その一方、この大災害の後に評価を上げた存在があります。それが他ならぬコンビニです。コンビニ各社が食べ物や日用品をいち早く被災地に届ける努力をしたことが、多くの国民の記憶に残っています。
いまや、コンビニは、ガス、水道、交通網などと並ぶライフラインとして認識されています。本書は、ライフラインとして認識されるほど、日本社会に溶け込んだコンビニの姿を文化と捉え、そのさまざまな最新の取り組みを解説しています。そして、私たちの生活とコンビニ各社の戦略との関係も記しています。
コンビニがなぜライフラインとして認識されているかといえば、食品を中心に生活必需品を扱っている、その店舗数が多く、近くにたいてい存在する、そして最先端の情報ネットワークと物流ネットワークを活用して、素早く正確に商品が供給できるからです。東日本大震災時、行政が被災地向け救援物資の供給において大混乱していた時、それを尻目にコンビニ各社は生活必需品を被災地に供給し続けました。
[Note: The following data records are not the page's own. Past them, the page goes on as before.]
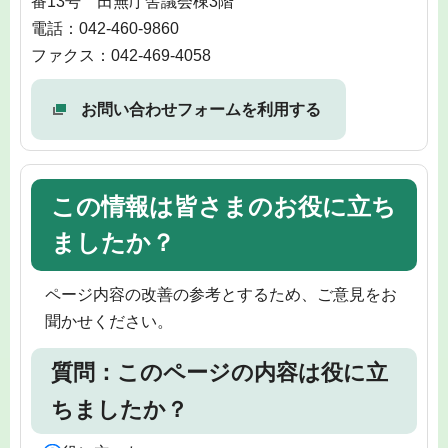
番13号 田無庁舎議会棟3階
電話：042-460-9860
ファクス：042-469-4058
お問い合わせフォームを利用する
この情報は皆さまのお役に立ち
ましたか？
ページ内容の改善の参考とするため、ご意見をお
聞かせください。
質問：このページの内容は役に立
ちましたか？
また、災害時だけでなく、平時にもライフラインとしての役割を果たしています。宅配サービスや生鮮品販売などによって、近くで生鮮品を中心とした食品を買うことができない買い物弱者に対応していることがその一端です。
本書はそんな取り組みを丁寧に説明しています。さらに,商品供給以外にもライフラインとしての役割を果たしているコンビニの姿も描いています。例えば、警察と連携し、防犯拠点になっていることです。女性の駆け込み先や高齢者の保護場として活用されているそうです。
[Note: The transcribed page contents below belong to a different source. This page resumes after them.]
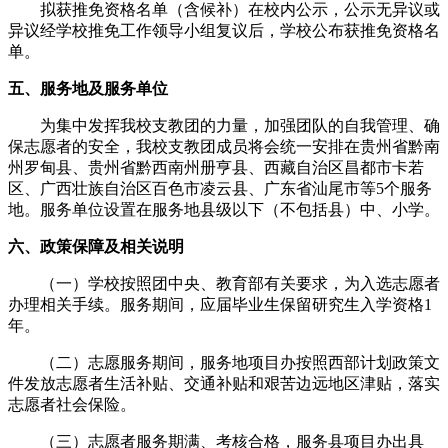
拟获推免资格名单（含候补）在校内公示，公示无异议或
异议经学校推免工作领导小组复议后，学校公布获推免资格名
单。
五、服务地及服务单位
为集中发挥我校支教团的力量，加强团队的自我管理、确
保志愿者的安全，我校支教团成员将会统一安排在贵州省黔南
州罗甸县、贵州省黔西南州册亨县、西藏自治区昌都市卡若
区、广西壮族自治区百色市凌云县、广东省汕尾市等5个服务
地。服务单位设置在服务地县级以下（不包括县）中、小学。
六、政策保障及相关说明
（一）学校按照团中央、教育部有关要求，为入选志愿者
办理相关手续。服务期间，应届毕业生保留研究生入学资格1
年。
（二）志愿服务期间，服务地项目办按照西部计划政策文
件发放志愿者生活补贴、交通补贴和艰苦边远地区津贴，落实
志愿者社会保险。
（三）志愿者服务期满、考核合格，服务县项目办出具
各種サービスの提供、インターネットとの連動など幅広く生活をカバーするコンビニ。もうコンビニなしでは、私たちは生活できないようになりつつある様を、本書は指摘してくれています。
ちなみに、私にとってコンビニは、家族とケンカして居場所がなくなったときの時間つぶし場所です。そして、ちょっと飲み足りない時に酒を買い足す場所でもあります。
やっぱりコンビニはライフライン…。